Defaults to twice the number of CPU cores, clamped between 4 and 64.

Source

pub fn max_pending_requests(self, limit: usize) -> Self

Sets the maximum number of outstanding requests tracked by the scheduler.

This includes queued requests plus requests already handed off for download. Lower values keep the frontier tighter and reduce internal request buildup.

Source

pub fn max_parser_workers(self, limit: usize) -> Self

Sets the number of worker tasks dedicated to parsing responses.

Parser workers process HTTP responses concurrently, calling the spider’s parse method to extract items and discover new URLs.

§Default

Defaults to the number of CPU cores, clamped between 4 and 16.

Source

pub fn max_concurrent_pipelines(self, limit: usize) -> Self

Sets the maximum number of concurrent item processing pipelines.

This controls how many items can be processed by pipelines simultaneously.

§Default

Defaults to the number of CPU cores, with a maximum of 8.

Source

pub fn channel_capacity(self, capacity: usize) -> Self

Sets the capacity of internal communication channels.

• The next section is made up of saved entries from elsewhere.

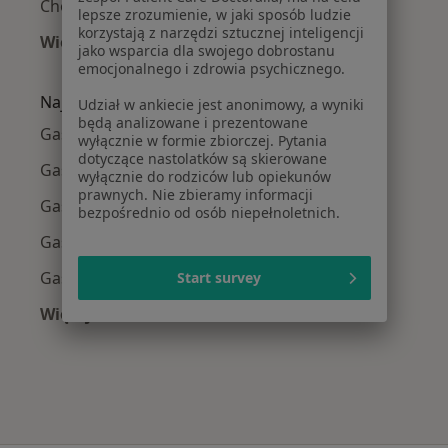
Choroby wątroby w Wrocławiu
lepsze zrozumienie, w jaki sposób ludzie
korzystają z narzędzi sztucznej inteligencji
Więcej (15)
jako wsparcia dla swojego dobrostanu
Więcej w kategorii: Najczęście leczone chorob
emocjonalnego i zdrowia psychicznego.
Najpopularniejsze ubezpieczenia
Udział w ankiecie jest anonimowy, a wyniki
będą analizowane i prezentowane
Gastrolodzy z Allianz w Wrocławiu
wyłącznie w formie zbiorczej. Pytania
dotyczące nastolatków są skierowane
Gastrolodzy z Medicover w Wrocławiu
wyłącznie do rodziców lub opiekunów
prawnych. Nie zbieramy informacji
Gastrolodzy z POLMED w Wrocławiu
bezpośrednio od osób niepełnoletnich.
Gastrolodzy z INTER Polska w Wrocławiu
Gastrolodzy z Compensa w Wrocławiu
Start survey
Więcej (2)
Więcej w kategorii: Najpopularniejsze ubezpie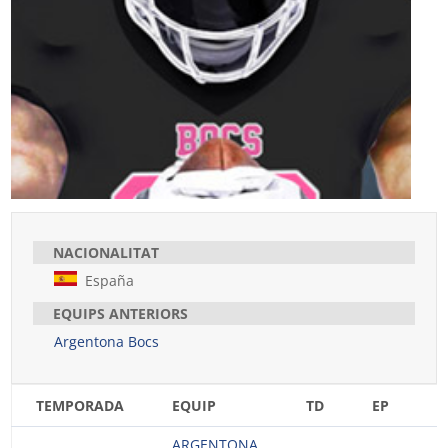
NACIONALITAT
España
EQUIPS ANTERIORS
Argentona Bocs
TEMPORADA
EQUIP
TD
EP
E
ARGENTONA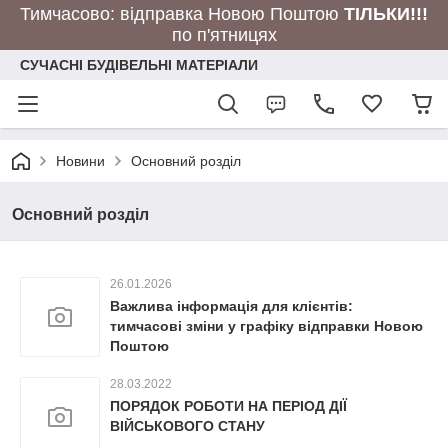
Тимчасово: відправка Новою Поштою
ТІЛЬКИ!!!
по п'ятницях
СУЧАСНІ БУДІВЕЛЬНІ МАТЕРІАЛИ
Новини
Основний розділ
Основний розділ
26.01.2026
Важлива інформація для клієнтів:
тимчасові зміни у графіку відправки Новою
Поштою
28.03.2022
ПОРЯДОК РОБОТИ НА ПЕРІОД ДІЇ
ВІЙСЬКОВОГО СТАНУ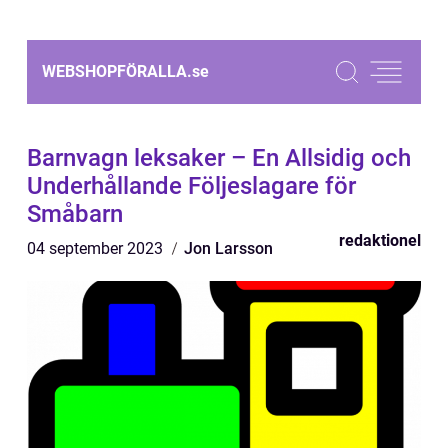
WEBSHOPFÖRALLA.
se
Barnvagn leksaker – En Allsidig och
Underhållande Följeslagare för
Småbarn
redaktionel
04 september 2023
Jon Larsson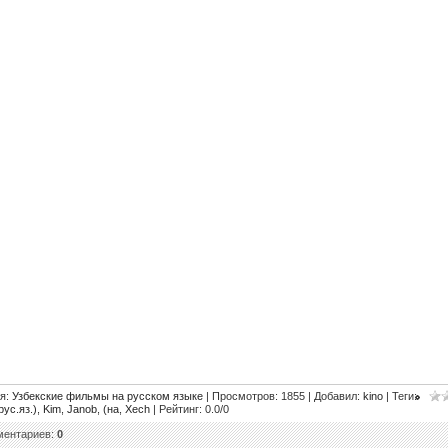
ия
:
Узбекские фильмы на русском языке
|
Просмотров
: 1855 |
Добавил
:
kino
|
Теги
:
рус.яз.)
,
Kim
,
Janob
,
(на
,
Xech
|
Рейтинг
:
0.0
/
0
ментариев
:
0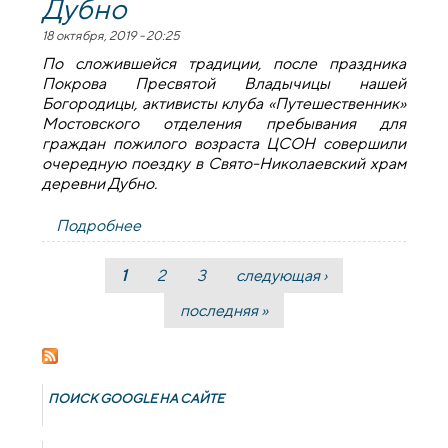
Дубно
18 октября, 2019 - 20:25
По сложившейся традиции, после праздника
Покрова Пресвятой Владычицы нашей
Богородицы, активисты клуба «Путешественник»
Мостовского отделения пребывания для
граждан пожилого возраста ЦСОН совершили
очередную поездку в Свято-Николаевский храм
деревни Дубно.
Подробнее
о Активисты клуба «Путешественник»
посетили храм деревни Дубно
1
2
3
следующая ›
Страницы
последняя »
ПОИСК GOОGLE НА САЙТЕ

This controls the buffer size for channels between the downloader, parser, and pipeline components. Higher values can improve throughput at the cost of increased memory usage.

§Default

Defaults to 1000.

Source

pub fn output_batch_size(self, batch_size: usize) -> Self

Sets the parser output batch size.

Larger batches can reduce coordination overhead when pages emit many items or follow-up requests, while smaller batches tend to improve latency and memory locality.

Source

pub fn response_backpressure_threshold(self, threshold: usize) -> Self

Sets the downloader response-channel backpressure threshold.

When the downloader-to-parser channel reaches this threshold, the runtime starts applying backpressure so downloaded responses do not pile up unboundedly in memory.

Source

pub fn item_backpressure_threshold(self, threshold: usize) -> Self

Sets the parser item-channel backpressure threshold.

This primarily matters when parsing is faster than downstream pipeline processing. Lower thresholds keep memory tighter; higher thresholds let parsers run further ahead.

Source

pub fn retry_release_permit(self, enabled: bool) -> Self

Controls whether retries release downloader permits before waiting.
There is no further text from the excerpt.